The other top study, in Eckel’s opinion, is “Efficacy and Tolerability of Evolocumab vs Ezetimibe in Patients With Muscle-Related Statin Intolerance: The GAUSS-3 Randomized Clinical Trial” by Nissen, S, et al., published in the Journal of the American Medical Association  (JAMA) in April.

Between 5% and 20% of patients on statins report muscle-related intolerance, meaning a significant population requires an alternative therapy for lowering lipids. This study investigated the effectiveness of two nonstatin therapies—ezetimibe and evolocumab—in adult patients with a history of statin intolerance.

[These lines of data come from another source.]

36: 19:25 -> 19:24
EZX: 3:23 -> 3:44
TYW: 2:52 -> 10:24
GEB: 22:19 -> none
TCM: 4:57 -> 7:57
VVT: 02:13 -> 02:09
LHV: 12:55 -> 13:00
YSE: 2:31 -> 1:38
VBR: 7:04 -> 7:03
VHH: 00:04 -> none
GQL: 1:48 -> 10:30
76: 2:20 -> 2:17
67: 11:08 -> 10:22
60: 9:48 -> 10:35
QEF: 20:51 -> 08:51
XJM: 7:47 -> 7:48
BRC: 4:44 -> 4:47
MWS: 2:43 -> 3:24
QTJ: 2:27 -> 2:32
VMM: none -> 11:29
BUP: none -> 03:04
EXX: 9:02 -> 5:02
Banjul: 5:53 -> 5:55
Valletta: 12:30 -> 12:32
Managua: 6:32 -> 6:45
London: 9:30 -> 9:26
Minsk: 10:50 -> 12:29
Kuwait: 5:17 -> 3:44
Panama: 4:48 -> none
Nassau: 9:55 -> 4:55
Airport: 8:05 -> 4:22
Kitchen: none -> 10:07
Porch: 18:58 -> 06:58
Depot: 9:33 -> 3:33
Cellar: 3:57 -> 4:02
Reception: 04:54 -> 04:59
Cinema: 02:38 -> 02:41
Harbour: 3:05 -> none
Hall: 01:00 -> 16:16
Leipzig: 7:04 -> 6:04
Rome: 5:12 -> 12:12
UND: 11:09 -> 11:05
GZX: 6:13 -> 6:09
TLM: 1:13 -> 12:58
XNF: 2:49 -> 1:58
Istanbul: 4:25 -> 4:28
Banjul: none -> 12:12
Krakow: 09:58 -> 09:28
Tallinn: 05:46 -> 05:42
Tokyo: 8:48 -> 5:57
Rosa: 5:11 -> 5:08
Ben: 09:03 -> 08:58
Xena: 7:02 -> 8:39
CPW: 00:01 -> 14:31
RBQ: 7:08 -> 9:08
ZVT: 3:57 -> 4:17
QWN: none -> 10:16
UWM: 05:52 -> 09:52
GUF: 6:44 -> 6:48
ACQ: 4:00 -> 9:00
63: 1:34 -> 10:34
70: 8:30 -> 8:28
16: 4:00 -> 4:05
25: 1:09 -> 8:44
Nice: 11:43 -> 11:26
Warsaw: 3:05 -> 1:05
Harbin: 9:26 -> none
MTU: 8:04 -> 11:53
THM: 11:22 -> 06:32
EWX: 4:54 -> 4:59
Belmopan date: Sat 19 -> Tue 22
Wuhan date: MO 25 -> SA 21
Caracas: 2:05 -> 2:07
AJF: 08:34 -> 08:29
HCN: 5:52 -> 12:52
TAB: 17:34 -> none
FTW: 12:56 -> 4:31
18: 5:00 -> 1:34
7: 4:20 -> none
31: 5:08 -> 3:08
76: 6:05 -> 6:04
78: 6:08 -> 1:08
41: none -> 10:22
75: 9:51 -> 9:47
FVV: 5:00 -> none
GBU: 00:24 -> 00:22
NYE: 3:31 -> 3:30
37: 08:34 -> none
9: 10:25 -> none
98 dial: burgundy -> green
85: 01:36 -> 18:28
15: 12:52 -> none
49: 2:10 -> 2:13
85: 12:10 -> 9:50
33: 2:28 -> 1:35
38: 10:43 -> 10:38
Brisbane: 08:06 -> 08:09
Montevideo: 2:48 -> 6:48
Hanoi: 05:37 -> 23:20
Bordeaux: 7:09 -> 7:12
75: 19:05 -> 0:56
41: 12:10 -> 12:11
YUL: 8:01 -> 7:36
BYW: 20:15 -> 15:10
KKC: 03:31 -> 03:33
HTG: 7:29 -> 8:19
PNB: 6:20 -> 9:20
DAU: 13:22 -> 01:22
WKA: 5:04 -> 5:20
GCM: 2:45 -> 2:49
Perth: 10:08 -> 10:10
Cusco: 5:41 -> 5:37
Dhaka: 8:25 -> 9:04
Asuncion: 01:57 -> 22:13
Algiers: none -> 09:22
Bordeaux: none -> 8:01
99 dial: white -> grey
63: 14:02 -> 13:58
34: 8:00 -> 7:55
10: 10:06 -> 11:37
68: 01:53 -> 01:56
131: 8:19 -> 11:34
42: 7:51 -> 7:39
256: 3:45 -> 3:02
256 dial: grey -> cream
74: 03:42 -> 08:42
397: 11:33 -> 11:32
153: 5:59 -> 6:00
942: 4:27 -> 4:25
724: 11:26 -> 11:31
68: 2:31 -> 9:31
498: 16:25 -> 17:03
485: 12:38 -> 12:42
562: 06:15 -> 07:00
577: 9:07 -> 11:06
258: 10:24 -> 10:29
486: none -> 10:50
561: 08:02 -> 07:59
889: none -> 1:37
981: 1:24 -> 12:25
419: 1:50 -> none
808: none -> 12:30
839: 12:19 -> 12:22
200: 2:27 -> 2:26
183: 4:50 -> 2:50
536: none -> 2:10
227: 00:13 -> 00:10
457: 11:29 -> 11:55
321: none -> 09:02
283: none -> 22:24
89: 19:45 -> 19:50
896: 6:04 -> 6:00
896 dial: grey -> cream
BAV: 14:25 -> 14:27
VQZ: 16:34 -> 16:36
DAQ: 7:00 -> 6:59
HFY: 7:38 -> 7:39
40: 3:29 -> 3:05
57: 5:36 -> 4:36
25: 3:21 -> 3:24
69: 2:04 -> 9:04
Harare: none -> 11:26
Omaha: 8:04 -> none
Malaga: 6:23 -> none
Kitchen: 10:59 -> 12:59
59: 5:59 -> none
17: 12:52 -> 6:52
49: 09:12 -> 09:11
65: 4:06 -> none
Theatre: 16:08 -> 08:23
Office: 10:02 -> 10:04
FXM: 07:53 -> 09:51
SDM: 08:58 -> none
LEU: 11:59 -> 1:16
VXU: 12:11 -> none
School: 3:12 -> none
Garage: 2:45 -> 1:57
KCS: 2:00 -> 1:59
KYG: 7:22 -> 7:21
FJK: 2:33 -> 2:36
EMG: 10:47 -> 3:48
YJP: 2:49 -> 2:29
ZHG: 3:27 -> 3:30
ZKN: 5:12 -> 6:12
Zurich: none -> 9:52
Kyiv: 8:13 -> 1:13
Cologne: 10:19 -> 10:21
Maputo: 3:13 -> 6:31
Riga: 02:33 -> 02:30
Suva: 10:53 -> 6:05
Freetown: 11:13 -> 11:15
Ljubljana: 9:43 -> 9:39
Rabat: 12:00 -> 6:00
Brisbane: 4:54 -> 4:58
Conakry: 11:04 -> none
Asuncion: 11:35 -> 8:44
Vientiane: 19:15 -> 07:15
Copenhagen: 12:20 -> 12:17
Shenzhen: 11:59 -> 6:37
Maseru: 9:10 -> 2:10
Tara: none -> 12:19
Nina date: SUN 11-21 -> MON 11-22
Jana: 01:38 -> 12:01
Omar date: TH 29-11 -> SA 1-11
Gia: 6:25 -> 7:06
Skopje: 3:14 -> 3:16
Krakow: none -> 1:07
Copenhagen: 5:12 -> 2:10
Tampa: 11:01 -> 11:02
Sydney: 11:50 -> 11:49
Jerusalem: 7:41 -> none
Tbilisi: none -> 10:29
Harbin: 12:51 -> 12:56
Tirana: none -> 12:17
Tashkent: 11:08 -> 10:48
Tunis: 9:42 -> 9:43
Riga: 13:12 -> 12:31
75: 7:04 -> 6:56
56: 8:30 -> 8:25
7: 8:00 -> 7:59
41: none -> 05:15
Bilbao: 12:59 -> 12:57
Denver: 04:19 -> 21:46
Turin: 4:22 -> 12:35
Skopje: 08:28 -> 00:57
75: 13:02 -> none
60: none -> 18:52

Results demonstrated that evolocumab led to a significantly greater reduction in LDL-C levels after 24 weeks than ezetimibe. However, both drugs saw muscle symptoms in over 20% of participants, and the authors concluded that further testing of long-term effects and safety are needed.

A Bigger Biobank

According to Patricia Brubaker, PhD, FRSC, professor at the University of Toronto and an associate editor for Endocrinology, one particular paper from this past year comes to mind — a study that could lead to a greater number of human islet samples for diabetes research.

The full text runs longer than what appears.